We have attached a white paper that outlines some of the current controls and practices we follow, and in this note, we would like to highlight some of the changes/programs that we have underway currently that will reduce the attack surface and improve defenses and visibility.
- New Security-Focused Leadership, Dedicated Security Role
We have recently hired a new VP of Technology that has an extensive background in cyber security and commercial cyber security product development that includes data governance and cyber maturity assessment tooling. New initiatives are already underway to strengthen our security posture and further reduce attack surfaces.
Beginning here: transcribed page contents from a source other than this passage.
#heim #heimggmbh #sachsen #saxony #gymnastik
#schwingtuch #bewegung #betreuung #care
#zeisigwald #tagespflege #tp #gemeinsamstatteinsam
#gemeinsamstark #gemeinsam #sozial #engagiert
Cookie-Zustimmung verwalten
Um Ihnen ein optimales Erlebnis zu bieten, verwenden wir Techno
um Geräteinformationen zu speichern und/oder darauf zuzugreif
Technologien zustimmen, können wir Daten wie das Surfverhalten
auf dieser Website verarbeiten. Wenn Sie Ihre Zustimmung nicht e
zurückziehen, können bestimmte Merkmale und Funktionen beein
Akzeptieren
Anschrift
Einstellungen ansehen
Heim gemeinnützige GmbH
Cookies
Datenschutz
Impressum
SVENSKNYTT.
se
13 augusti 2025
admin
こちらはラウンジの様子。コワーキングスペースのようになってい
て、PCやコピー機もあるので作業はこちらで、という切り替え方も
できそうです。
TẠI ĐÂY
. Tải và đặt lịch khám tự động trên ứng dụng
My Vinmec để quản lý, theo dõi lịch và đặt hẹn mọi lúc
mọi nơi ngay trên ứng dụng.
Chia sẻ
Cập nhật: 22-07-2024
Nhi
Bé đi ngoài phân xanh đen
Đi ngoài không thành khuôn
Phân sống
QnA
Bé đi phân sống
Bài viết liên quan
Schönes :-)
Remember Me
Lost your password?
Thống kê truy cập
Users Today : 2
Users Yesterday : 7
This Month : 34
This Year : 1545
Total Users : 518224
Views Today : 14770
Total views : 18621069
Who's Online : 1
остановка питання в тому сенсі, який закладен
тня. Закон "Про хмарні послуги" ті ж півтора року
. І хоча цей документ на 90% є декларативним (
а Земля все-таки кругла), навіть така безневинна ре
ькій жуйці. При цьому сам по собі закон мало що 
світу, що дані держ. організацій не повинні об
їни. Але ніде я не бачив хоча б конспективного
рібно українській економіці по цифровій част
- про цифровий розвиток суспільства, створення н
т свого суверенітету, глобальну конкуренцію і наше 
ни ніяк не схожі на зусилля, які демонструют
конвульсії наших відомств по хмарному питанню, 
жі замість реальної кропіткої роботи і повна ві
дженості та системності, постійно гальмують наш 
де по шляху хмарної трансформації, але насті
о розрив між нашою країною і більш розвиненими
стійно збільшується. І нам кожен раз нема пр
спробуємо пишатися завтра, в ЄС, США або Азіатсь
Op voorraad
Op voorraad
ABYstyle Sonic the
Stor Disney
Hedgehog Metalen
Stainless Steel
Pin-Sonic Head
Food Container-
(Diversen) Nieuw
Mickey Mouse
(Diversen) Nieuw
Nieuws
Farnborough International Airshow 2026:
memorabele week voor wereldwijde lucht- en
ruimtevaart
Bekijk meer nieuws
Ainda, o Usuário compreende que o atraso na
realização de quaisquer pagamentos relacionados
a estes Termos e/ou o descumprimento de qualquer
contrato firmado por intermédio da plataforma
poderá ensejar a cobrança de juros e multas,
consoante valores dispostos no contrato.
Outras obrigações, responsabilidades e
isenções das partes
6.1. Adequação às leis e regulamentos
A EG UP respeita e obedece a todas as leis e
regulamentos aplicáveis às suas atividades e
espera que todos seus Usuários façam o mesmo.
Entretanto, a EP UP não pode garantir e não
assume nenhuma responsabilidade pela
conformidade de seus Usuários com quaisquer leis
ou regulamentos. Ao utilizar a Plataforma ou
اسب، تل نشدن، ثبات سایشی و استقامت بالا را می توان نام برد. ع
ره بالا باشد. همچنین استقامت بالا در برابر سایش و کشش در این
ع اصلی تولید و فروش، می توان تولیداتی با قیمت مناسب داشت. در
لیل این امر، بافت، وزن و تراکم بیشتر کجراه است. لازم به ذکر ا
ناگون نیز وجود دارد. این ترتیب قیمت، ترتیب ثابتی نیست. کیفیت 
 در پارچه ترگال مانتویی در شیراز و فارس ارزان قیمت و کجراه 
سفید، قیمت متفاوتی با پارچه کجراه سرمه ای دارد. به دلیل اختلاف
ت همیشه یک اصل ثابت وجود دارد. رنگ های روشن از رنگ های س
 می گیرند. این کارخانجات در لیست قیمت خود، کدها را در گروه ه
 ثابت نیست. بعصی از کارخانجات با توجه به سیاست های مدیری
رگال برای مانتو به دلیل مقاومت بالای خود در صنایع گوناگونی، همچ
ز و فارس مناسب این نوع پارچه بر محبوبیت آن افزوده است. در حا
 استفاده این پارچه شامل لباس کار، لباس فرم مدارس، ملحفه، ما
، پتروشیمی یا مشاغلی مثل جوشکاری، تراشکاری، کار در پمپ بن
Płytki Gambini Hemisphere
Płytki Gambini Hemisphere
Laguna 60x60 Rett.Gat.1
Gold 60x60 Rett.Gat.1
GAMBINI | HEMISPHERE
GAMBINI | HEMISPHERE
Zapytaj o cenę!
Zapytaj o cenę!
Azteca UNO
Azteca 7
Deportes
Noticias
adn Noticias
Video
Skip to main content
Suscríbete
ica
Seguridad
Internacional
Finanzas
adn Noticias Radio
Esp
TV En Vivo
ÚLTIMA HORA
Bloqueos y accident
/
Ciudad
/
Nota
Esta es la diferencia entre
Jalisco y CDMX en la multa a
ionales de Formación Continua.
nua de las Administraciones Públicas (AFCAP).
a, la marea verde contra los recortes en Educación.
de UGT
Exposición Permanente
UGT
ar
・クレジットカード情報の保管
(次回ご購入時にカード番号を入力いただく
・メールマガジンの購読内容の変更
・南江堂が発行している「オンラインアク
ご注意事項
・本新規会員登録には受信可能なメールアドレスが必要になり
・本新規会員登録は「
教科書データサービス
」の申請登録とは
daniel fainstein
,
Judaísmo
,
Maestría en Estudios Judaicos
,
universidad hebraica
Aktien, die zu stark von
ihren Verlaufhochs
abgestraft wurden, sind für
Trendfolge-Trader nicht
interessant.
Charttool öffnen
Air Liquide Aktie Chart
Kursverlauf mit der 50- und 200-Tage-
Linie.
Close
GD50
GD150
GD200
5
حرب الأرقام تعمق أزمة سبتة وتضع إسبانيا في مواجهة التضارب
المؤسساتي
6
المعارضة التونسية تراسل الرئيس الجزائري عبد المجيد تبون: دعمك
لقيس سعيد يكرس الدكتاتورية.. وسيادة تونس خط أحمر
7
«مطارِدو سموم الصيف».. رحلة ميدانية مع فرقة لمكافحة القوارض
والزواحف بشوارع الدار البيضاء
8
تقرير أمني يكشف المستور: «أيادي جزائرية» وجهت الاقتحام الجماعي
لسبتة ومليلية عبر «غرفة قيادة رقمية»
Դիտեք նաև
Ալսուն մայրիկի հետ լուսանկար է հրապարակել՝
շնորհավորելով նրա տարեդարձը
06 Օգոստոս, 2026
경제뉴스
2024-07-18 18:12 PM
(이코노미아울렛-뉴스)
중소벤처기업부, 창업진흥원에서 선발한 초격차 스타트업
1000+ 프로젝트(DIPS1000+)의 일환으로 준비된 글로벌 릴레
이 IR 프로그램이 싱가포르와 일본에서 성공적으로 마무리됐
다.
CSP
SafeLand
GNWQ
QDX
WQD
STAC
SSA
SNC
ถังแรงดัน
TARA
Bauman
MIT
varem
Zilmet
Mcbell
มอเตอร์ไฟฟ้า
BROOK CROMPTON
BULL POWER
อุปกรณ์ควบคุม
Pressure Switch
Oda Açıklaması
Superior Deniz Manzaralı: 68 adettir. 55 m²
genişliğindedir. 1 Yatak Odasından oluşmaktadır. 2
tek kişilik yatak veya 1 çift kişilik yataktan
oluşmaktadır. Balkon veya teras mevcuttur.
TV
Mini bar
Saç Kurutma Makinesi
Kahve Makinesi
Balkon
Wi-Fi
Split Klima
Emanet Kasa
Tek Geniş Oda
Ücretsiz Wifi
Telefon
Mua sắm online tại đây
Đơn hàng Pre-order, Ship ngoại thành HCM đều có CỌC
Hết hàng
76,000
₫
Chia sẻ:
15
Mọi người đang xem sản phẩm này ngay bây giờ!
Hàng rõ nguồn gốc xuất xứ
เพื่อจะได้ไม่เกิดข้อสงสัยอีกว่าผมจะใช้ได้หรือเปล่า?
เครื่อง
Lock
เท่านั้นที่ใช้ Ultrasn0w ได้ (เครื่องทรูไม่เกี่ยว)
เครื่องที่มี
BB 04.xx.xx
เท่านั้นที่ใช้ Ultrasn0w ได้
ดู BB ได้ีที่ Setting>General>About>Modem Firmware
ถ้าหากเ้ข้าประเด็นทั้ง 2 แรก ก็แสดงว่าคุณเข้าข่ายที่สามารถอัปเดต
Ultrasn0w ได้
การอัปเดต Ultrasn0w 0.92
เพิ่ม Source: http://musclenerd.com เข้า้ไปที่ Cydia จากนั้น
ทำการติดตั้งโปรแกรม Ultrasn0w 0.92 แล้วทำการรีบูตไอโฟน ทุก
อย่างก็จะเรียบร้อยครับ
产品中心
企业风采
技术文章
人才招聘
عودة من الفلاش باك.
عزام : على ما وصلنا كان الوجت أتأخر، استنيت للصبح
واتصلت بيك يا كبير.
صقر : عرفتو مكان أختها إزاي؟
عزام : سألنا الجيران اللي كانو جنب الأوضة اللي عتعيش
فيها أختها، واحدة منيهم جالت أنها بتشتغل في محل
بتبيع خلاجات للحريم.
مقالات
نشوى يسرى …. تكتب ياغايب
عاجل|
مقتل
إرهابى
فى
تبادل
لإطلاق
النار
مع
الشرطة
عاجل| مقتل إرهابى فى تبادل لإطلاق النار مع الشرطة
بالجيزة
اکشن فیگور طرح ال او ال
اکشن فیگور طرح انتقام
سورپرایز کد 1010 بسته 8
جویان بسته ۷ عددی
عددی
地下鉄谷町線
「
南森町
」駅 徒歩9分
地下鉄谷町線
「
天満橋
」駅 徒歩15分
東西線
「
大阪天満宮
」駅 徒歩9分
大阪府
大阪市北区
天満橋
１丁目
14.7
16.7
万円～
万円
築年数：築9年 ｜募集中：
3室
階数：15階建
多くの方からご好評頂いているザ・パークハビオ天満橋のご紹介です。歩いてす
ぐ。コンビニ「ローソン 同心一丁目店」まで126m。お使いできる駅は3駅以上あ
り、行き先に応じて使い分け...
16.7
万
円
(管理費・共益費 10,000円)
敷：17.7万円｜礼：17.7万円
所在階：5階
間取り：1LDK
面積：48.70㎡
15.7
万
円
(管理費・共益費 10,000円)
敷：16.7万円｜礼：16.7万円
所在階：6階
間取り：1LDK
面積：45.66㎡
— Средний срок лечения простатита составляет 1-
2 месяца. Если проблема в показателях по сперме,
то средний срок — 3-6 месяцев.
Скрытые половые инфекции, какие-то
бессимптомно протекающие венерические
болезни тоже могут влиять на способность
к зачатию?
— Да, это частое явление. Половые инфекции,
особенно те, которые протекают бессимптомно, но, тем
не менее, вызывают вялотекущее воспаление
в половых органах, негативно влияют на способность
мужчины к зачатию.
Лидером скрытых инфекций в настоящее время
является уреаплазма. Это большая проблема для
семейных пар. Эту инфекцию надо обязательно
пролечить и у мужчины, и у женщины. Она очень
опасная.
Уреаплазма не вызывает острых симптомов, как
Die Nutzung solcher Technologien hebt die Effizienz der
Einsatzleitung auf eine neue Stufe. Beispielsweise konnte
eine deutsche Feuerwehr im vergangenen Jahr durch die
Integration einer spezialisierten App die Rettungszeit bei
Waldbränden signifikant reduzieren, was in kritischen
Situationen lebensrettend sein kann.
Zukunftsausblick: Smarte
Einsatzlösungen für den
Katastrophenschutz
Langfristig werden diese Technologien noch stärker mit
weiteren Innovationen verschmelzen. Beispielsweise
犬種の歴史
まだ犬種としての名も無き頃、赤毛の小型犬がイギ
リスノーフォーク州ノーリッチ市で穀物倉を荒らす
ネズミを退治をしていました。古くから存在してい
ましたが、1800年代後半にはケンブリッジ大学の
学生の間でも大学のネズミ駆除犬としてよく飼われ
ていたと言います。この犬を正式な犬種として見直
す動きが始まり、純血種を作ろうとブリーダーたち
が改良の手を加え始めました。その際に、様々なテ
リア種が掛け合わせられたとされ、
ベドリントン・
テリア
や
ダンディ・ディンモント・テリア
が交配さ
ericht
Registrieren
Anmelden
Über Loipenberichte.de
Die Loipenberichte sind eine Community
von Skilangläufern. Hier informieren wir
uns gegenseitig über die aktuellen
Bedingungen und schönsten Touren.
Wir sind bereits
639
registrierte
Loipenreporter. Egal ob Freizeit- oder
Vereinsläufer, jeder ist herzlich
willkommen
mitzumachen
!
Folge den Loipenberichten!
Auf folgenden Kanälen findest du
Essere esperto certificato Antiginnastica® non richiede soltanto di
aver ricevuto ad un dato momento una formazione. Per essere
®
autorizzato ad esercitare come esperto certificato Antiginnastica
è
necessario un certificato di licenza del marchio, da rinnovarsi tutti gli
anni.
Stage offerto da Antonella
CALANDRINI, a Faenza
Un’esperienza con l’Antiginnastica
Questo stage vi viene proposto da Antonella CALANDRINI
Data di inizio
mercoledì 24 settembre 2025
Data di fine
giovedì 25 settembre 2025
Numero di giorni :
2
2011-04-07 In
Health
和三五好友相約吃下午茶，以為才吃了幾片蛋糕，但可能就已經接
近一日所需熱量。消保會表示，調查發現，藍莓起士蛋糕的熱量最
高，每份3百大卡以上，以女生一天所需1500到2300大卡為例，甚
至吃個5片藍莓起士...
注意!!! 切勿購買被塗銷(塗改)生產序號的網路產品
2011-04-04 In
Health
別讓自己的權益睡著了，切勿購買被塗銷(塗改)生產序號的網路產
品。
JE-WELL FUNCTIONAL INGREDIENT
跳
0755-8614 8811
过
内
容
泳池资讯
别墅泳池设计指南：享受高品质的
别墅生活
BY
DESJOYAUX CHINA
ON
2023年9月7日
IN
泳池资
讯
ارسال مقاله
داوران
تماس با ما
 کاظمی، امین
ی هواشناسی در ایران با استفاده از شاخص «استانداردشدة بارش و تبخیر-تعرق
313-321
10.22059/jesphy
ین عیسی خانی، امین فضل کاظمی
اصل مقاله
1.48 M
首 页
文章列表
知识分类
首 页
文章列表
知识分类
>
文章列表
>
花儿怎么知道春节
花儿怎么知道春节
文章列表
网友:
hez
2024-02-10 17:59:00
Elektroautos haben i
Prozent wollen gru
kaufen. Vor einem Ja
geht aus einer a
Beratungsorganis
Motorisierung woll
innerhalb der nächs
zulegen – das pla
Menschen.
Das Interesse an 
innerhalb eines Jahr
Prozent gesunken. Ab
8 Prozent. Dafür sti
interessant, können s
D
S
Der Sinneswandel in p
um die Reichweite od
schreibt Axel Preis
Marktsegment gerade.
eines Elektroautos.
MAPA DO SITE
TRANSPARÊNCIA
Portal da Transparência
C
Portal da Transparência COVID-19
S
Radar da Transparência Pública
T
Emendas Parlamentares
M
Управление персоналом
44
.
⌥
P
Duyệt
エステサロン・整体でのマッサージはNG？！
We have also created a new senior-level security role that will be working closely with the VP of Technology – this is in recognition that security is not a cost-center but an operational element of the business that in time will work alongside (not into) Technology.
- Modernizing Endpoint Defences
We have recently taken the decision to introduce an EDR technology as part of modern defenses to gain new endpoint and server telemetry beyond traditional audit and access logs.
- Modernizing SAST/DAST Stack
We are taking steps to add ‘as-you code’ security tooling for our developers’ IDEs and their day-to-day development workflows and to entrench vulnerability assessment of third-party libraries used in our wares – in effect we are aiming to not only improve code quality but ensure that our team also avoids risky design patterns and poor cyber-hygiene practices.
- Password Vaulting
Prior to introducing a PAM capability which we have road mapped for 2024 we are tackling the challenge of credential management and have added a Vaulting service where all privileged/system credentials will be secured. This is a new control that shifts away from generally accepted design patterns with reliance on ACLs and Sys- tem-level protections to guard these credentials and now allows us to cycle/change credentials on-demand.
- Data Governance and Information Management
We are currently developing a new program that recognizes that past efforts held some issues such as conflating sensitivity identification with data classification. This work has been underway for some time and is driven by our legal department to help us better identify/articulate what information is being created and consumed throughout the enterprise – and ensure the correct handling guidelines are applied based on the sensitivity identification of that information. We are building this program with an eye to downstream information control systems beyond container and rights management and into data loss prevention entitlements.
There are many new such initiatives that we will be taking on in the coming months to shore up attack surface, improve visibility, and reduce risk beyond our existing posture. In Mondia, we view security as an ever-shifting landscape, and being a vendor with global reach in hundreds of markets we recognize the need to continuously improve.